Der europäische Stahlverband EUROFER begrüßt die von EU-Kommissionspräsidentin Ursula von der Leyen in ihrer Rede zur Lage der Europäischen Union gesetzten Schwerpunkte auf Wettbewerbsfähigkeit, bezahlbare Energie und faire Wettbewerbsbedingungen. Entscheidend sei nun jedoch die Umsetzung. Hohe Energiekosten und zunehmende Handelsungleichgewichte gefährdeten Investitionen und Stahlproduktion in Europa, erklärte der Verband.

EUROFER fordert insbesondere niedrigere Strompreise, bezahlbaren Wasserstoff und Leitmärkte für CO₂-armen, in Europa produzierten Stahl. Auch der im vergangenen Jahr verabschiedete Steel and Metals Action Plan müsse entlang der gesamten Wertschöpfungskette umgesetzt werden.

„Die Technologie entwickelt sich weiter, aber der Business Case muss sich mit ihr entwickeln“, erklärte EUROFER-Generaldirektor Axel Eggert. Für die europäische Stahlindustrie gehe es darum, dass CO₂-armer Stahl nicht nur in Europa verbraucht, sondern auch hier produziert werde. Gleichzeitig fordert EUROFER, wertvolle Sekundärrohstoffe stärker innerhalb der EU-Kreislaufwirtschaft zu halten.

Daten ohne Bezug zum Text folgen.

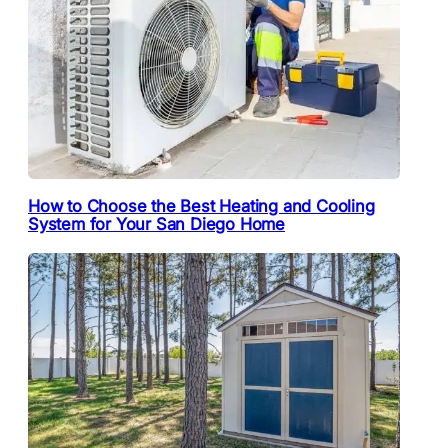
How to Choose the Best Heating and Cooling
System for Your San Diego Home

EUROFER warnt vor Carbon Leakage

Besondere Bedeutung misst der Verband den anstehenden Entscheidungen zum EU-Emissionshandel ETS bei. Mit der schrittweisen Einführung des CO₂-Grenzausgleichssystems CBAM werden die kostenlosen Emissionszertifikate für europäische Produzenten zurückgefahren. Nach Auffassung von EUROFER sollte deren Abbau daran gekoppelt werden, wie wirksam CBAM tatsächlich Carbon Leakage verhindert und ob europäischen Stahlherstellern ausreichend bezahlbare Energie und Technologien für die Dekarbonisierung zur Verfügung stehen.

Der Verband warnt zudem vor einer Verlagerung des Carbon-Leakage-Risikos in nachgelagerte Bereiche der Wertschöpfungskette. Steigende CO₂-Kosten für europäischen Stahl könnten dazu führen, dass stattdessen mehr stahlintensive Fertigprodukte aus Ländern mit anderen Klima- und Handelsbedingungen importiert werden.

EUROFER spricht sich deshalb für einen stärkeren Schutz entsprechender Downstream-Produkte und für Made-in-Europe-Kriterien aus, die Investitionen in CO₂-arme europäische Produktion unterstützen.

„Stahl muss in Europa produziert werden“

Eine gegebenenfalls langsamere Rückführung der kostenlosen ETS-Zertifikate stehe nach Auffassung Eggerts nicht im Widerspruch zu den europäischen Klimazielen. Vielmehr müsse verhindert werden, dass steigende CO₂-Kosten den Verlust industrieller Produktion beschleunigen.

Wettbewerbsfähigkeit und Dekarbonisierung seien kein Gegensatz, argumentiert EUROFER. Für größere strategische Autonomie, den Ausbau erneuerbarer Energien und die grüne Transformation brauche Europa weiterhin entsprechende industrielle Kapazitäten – und damit auch eine Stahlproduktion in Europa.